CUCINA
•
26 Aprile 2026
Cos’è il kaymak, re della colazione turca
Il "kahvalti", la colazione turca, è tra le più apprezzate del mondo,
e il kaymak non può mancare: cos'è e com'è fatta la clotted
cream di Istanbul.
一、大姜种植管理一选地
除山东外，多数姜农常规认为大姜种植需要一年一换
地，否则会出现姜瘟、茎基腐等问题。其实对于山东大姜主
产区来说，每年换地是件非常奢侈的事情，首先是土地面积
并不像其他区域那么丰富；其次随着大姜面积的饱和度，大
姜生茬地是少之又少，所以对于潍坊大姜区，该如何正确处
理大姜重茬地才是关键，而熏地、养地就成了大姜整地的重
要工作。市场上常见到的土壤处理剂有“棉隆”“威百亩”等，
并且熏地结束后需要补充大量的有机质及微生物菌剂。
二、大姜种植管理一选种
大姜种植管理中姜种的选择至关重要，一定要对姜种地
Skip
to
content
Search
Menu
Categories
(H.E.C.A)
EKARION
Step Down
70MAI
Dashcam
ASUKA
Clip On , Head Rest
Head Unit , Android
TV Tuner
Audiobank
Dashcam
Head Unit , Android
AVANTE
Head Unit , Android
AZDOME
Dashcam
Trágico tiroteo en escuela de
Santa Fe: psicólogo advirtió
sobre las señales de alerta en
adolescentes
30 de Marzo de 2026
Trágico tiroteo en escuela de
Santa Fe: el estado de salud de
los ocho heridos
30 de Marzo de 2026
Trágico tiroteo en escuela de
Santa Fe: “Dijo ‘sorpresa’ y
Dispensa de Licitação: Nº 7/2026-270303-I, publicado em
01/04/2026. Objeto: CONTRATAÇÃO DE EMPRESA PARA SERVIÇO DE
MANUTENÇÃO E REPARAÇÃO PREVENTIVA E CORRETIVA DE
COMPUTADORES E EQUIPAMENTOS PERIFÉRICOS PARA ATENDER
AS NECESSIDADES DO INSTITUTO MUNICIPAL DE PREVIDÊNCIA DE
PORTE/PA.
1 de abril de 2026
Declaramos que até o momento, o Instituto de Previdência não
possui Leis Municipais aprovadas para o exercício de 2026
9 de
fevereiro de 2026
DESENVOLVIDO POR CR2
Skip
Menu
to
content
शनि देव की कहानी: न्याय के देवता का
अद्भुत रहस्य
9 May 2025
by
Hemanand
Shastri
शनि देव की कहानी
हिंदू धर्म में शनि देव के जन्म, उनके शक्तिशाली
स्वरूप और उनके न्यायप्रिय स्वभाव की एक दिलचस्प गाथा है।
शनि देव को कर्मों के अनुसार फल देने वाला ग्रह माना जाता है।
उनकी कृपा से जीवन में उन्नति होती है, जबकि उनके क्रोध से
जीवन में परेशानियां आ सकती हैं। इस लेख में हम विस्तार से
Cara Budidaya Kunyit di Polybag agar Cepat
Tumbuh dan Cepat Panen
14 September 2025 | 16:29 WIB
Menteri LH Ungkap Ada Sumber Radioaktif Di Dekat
------------------------------
**Instructions for the task:**
Write out all the material exactly, keeping each word.

**Answer area:**
CUCINA
•
26 Aprile 2026
Cos’è il kaymak, re della colazione turca
Il "kahvalti", la colazione turca, è tra le più apprezzate del mondo,
e il kaymak non può mancare: cos'è e com'è fatta la clotted
cream di Istanbul.
一、大姜种植管理一选地
除山东外，多数姜农常规认为大姜种植需要一年一换
地，否则会出现姜瘟、茎基腐等问题。其实对于山东大姜主
产区来说，每年换地是件非常奢侈的事情，首先是土地面积
并不像其他区域那么丰富；其次随着大姜面积的饱和度，大
姜生茬地是少之又少，所以对于潍坊大姜区，该如何正确处
理大姜重茬地才是关键，而熏地、养地就成了大姜整地的重
要工作。市场上常见到的土壤处理剂有“棉隆”“威百亩”等，
并且熏地结束后需要补充大量的有机质及微生物菌剂。
二、大姜种植管理一选种
大姜种植管理中姜种的选择至关重要，一定要对姜种地
Skip
to
content
Search
Menu
Categories
(H.E.C.A)
EKARION
Step Down
70MAI
Dashcam
ASUKA
Clip On , Head Rest
Head Unit , Android
TV Tuner
Audiobank
Dashcam
Head Unit , Android
AVANTE
Head Unit , Android
AZDOME
Dashcam
Trágico tiroteo en escuela de
Santa Fe: psicólogo advirtió
sobre las señales de alerta en
adolescentes
30 de Marzo de 2026
Trágico tiroteo en escuela de
Santa Fe: el estado de salud de
los ocho heridos
30 de Marzo de 2026
Trágico tiroteo en escuela de
Santa Fe: “Dijo ‘sorpresa’ y
Dispensa de Licitação: Nº 7/2026-270303-I, publicado em
01/04/2026. Objeto: CONTRATAÇÃO DE EMPRESA PARA SERVIÇO DE
MANUTENÇÃO E REPARAÇÃO PREVENTIVA E CORRETIVA DE
COMPUTADORES E EQUIPAMENTOS PERIFÉRICOS PARA ATENDER
AS NECESSIDADES DO INSTITUTO MUNICIPAL DE PREVIDÊNCIA DE
PORTE/PA.
1 de abril de 2026
Declaramos que até o momento, o Instituto de Previdência não
possui Leis Municipais aprovadas para o exercício de 2026
9 de
fevereiro de 2026
DESENVOLVIDO POR CR2
Skip
Menu
to
content
शनि देव की कहानी: न्याय के देवता का
अद्भुत रहस्य
9 May 2025
by
Hemanand
Shastri
शनि देव की कहानी
हिंदू धर्म में शनि देव के जन्म, उनके शक्तिशाली
स्वरूप और उनके न्यायप्रिय स्वभाव की एक दिलचस्प गाथा है।
शनि देव को कर्मों के अनुसार फल देने वाला ग्रह माना जाता है।
उनकी कृपा से जीवन में उन्नति होती है, जबकि उनके क्रोध से
जीवन में परेशानियां आ सकती हैं। इस लेख में हम विस्तार से
Cara Budidaya Kunyit di Polybag agar Cepat
Tumbuh dan Cepat Panen
14 September 2025 | 16:29 WIB
Menteri LH Ungkap Ada Sumber Radioaktif Di Dekat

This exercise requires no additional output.